Depression is a very complex and individualized mental health issue that many people, including teens, experience during their lifetime. In fact, teen depression impacts 2.8 million American adolescents, which is over 11 percent of the total population of teens age 12 to 17, according to the National Institute of Mental Health. If you are a parent of a teen who is struggling with major depression, then it can be difficult to know how to best reach, support, and help heal your teen. You may not know what to say, or how to act in a helpful, supportive manner that will resound with your teen and help them overcome their depression. Many parents or loved ones of depressed teens experience these same reservations, and it may be due to the fact that so many truths about teen depression often go unsaid and unrecognized.
Here are 8 truths about teen depression that you can absorb, learn, and speak about when it comes to your teen’s mental health:
- No one chooses teen depression.
Depression is not a choice, but rather is a serious medical illness that negatively impacts and alters how your teen views themselves, according to the American Psychiatric Association. Depression impacts teens physically, mentally, and emotionally and has the power to be completely debilitating. When you speak to your teen about depression, always remember that they aren’t making a conscious choice to be sad. They are suffering from an illness that will require care, support, and healing to recover.

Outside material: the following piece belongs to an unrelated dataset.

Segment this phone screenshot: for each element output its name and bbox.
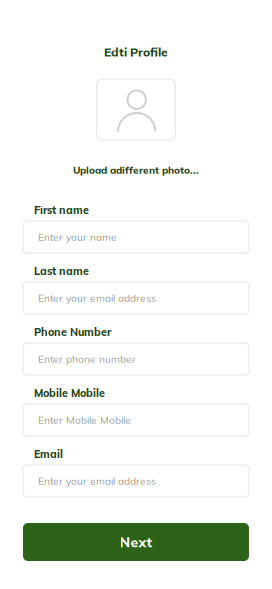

- Well-meaning encouragements can be perceived as insulting and unhelpful by depressed teens.
Sharing vague encouragements with your depressed teen may have the opposite effect of your good intentions, and may be taken as insults. Rather than saying something like, “It’s okay, you will be fine,” give your support and love first, and solutions second. For example, a teen suffering from depression may react and connect better to your intents and helpful parental desires if you say, “I love you and believe in you. You are strong, and I am here for you to listen and help.”
- For depressed teens, distance often precedes closeness.

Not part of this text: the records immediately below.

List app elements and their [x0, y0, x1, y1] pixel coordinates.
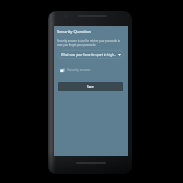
other: Security answer key: [60, 68, 65, 73]
staticText: Save: [87, 85, 94, 89]
staticText: Security answer: [67, 68, 91, 72]
button[interactable]: What was your favorite sport in high..: [57, 50, 124, 59]
button[interactable]: Save: [58, 82, 123, 91]
staticText: Security answer is use for retrive your …: [57, 39, 121, 47]
staticText: Security Question: [57, 29, 91, 35]
button[interactable]: Security answer key: [57, 67, 124, 72]
staticText: What was your favorite sport in high..: [61, 53, 118, 57]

Teen depression can cause feelings of unworthiness and heavy burdens. Your teen might become withdrawn, or even refuse to speak with you about their condition and feelings. In this instance, it is valuable for another trusted family member or a teen counselor to step in and offer support, encouragement, and help. It may be very difficult to give your teen space, but they may need it to heal and draw close to you once again.
- Your feelings of frustration, as a parent or loved one of a depressed teen, are valid.
You are allowed to feel frustrated about what your teen is going through. You should take great care in properly venting your frustrations though, and find support and encouragement in family, friends, or support groups. Never vent to your teen, as it can deepen their depression if they feel like they are becoming a burden to you due to their mental health issue.
- But, it’s also not about you.
As a parent or loved one of a teen struggling with depression, it can be very difficult for you to witness your son or daughter in such pain. Remember that depression is a complex condition, and it is not about you. Try not to take anything your teen says too personally, and stay steadfast in your love and support.
- Teen depression is a tough situation, but those who are depressed should not be admonished with harsh words or demands.
Approaching a depressed teen with toughness or harsh words can plunge them deeper into their depressive state of being by making them feel attacked, guilty, or ashamed. When you interact with your teen, always extend love, support, and understanding. Encourage them to speak openly and listen without judgement.
- Each teen struggling with depression is going through something unique and specific to them.
Depression is an illness that is highly individualized to the person experiencing it. For this reason, it is important that you don’t generalize your teen’s experience with others you have heard about or witnessed. Instead, encourage your teen to share how depression makes them feel, how it impacts them, and help them combat it on a personalized level.
- Teen depression does not equate weakness.
One of the largest and most dangerous lies about depression in circulation is that depression is a sign of weakness. In fact, it is believed that the exact opposite is true. Dr. Tim Cantopher authored a book called Depressive Illness: Curse of the Strong, which explores the pervasive nature of depression and how it can impact even the strongest individuals. He seeks to help empower those battling depression by drawing from their own strength to heal and grow even stronger. This can be a very valuable truth and viewpoint for you to consider daily as your teen battles depression.